この世のモノとも思えないその耳をつんざくような声に私は震えが止まらなかった。
「どうだこの絶望の声。色んな連中の怨念を喰らい、無念の亡霊亡者達の穢れた魂を喰らい、絶望を呼び覚ますまでに至った芸術品だ!」
その九條の言葉に、悦びの雄叫びを牛鬼は上げる。その声で周囲の草木がぬらぬらと小刻みに震えながら揺れた。
全てが私の常識を越えていた。赤い闇の中で見たこともナイ…気味の悪い化け物が吠える。
此処は地獄か?
私は生きながらにして地獄へ迷い込んでしまったのではなかろうか。
お悦も、あまりの出来事に初めはわなわなと震えていた。が、
「お悦、折角機会を与えてやったのだぞ?早くお前もカタを付けないか!!」
と九條に声をかけられハッとして、キッと私を向き直り、快刀を握り直すと
また私へ突進してきた。
その時、山高氏が叫んだ。
「一之助ッ!走れッ!私の方へ向かって走ってくるんだ!!」
今度は私が山高氏の声に反応する番だった。私は言われたとおり山高氏の方へ全力で走っていった。

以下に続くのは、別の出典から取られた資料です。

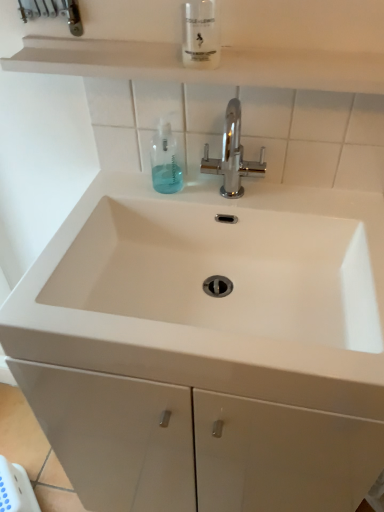 Locate an element on the screen. This screenshot has height=512, width=384. vacant area located to the right-hand side of chrome metallic faucet at center is located at coordinates (310, 198). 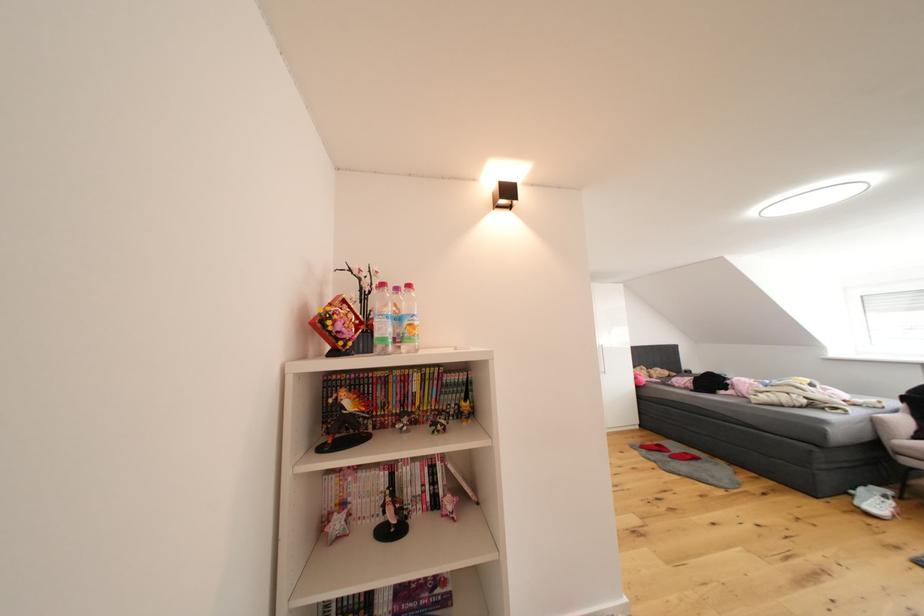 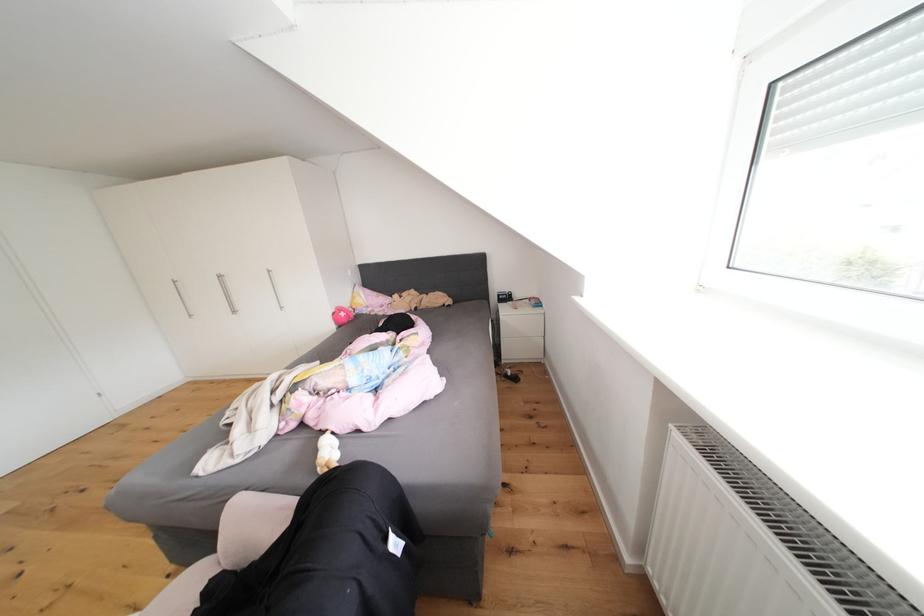 The point at (x=645, y=382) is marked in the first image. Where is the corresponding point in the second image?

(343, 318) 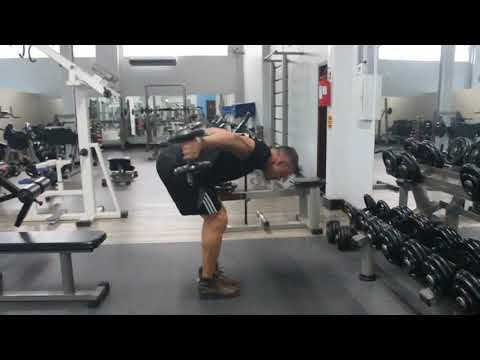 Where is `fire extinguisher`? fire extinguisher is located at coordinates (327, 96). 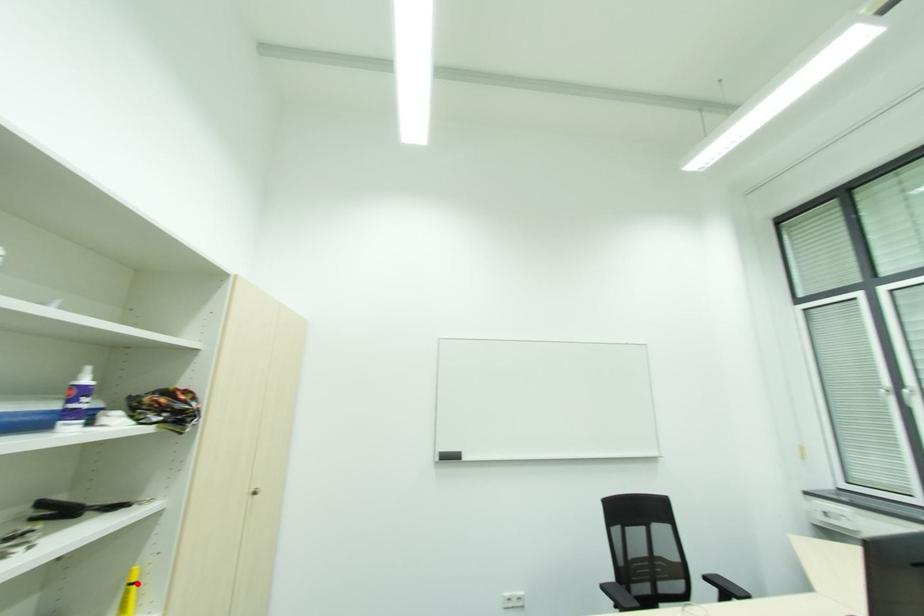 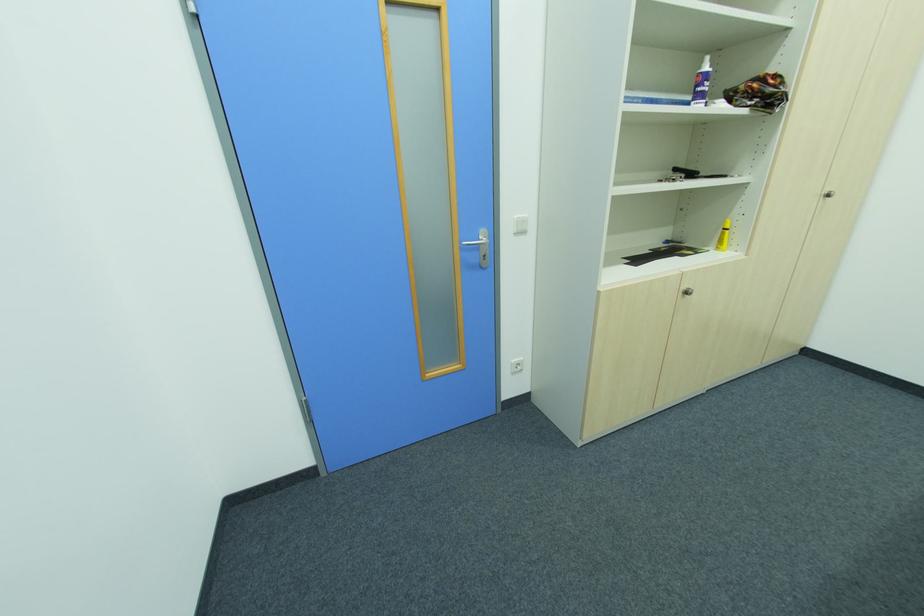 The point at the highlighted location is marked in the first image. Where is the corresponding point in the second image?

(728, 230) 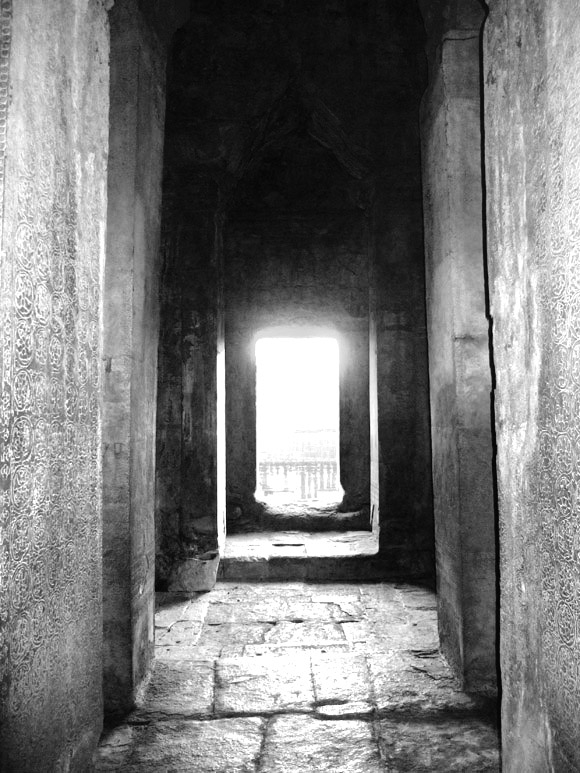 The height and width of the screenshot is (773, 580). I want to click on doorway, so click(x=293, y=438). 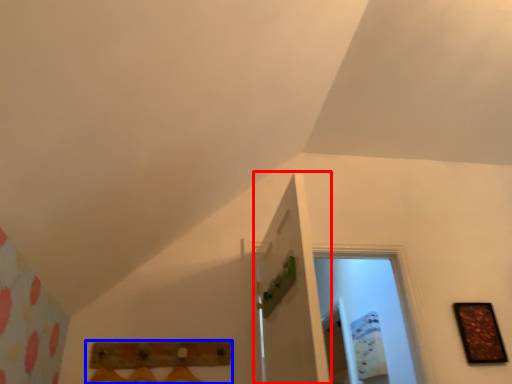 Question: Which of the following is the farthest to the observer, door (highlighted by a red box) or furniture (highlighted by a blue box)?

Choices:
 (A) door
 (B) furniture

Answer: (B) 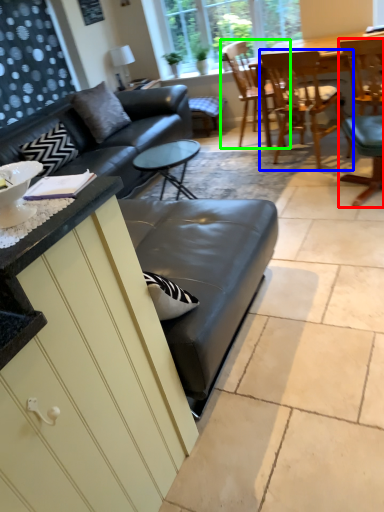 Question: Which object is positioned closest to chair (highlighted by a red box)? Select from chair (highlighted by a blue box) and chair (highlighted by a green box).

Choices:
 (A) chair
 (B) chair

Answer: (A) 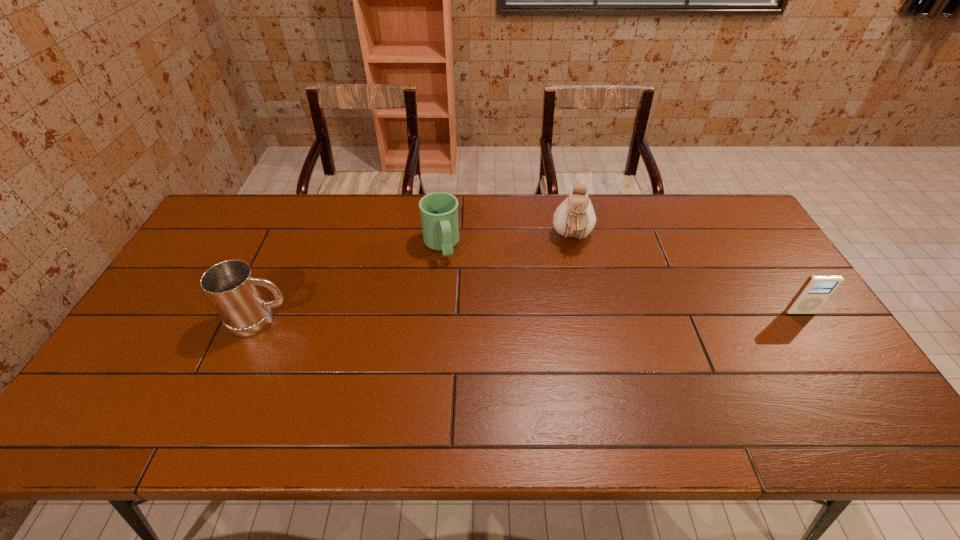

そう遠くない距離なのに、なんだか妙に時間が長く感じられた。
後方を振り返ると、お悦が物凄い形相で私を追ってくる。
目の端に一瞬“牛鬼”が吠える体勢を取ろうとしているのが見えた。
私はゾッとして、目線を山高氏に戻し、先刻よりも必死に走った。
案の定“牛鬼”は吠える。
その声が空気を震わすと、体がこわばって動きが鈍くなった様に感じた。
もう一度振り向くと、お悦の姿が先刻よりも近い。
私はギョッとして身をすくめた。
と、その時、山高氏がまた叫んだ。
「違う一之助ッ、勘違いなんかじゃないッ!!牛鬼の咆吼には、人の動きを鈍くする力があるんだッ!!お悦は九條に牛鬼の声が効かない防壁の術をかけられてるから動けるんだッ!走れ!」
そうなのか、と、気付けばお悦の顔が、手を伸ばせば届きそうな場所まで来ている。
もう終わりか?此処までか?…鈍い体の動きとは裏腹に物凄い速度でそんな言葉が脳裏をよぎる。…と、
その思考を断ち切るように山高氏の張りのある声が響いた。
「よぉしっ!そこでかがめェッ!一之助ぇッ!!!」
私はとっさに身をかがめた。…というよりもその場に頽れた。
その時山高氏が、持っていた…あの美しい黒檀のステッキを丸で槍でも投げるようにお悦に向かって投げつけたのだ。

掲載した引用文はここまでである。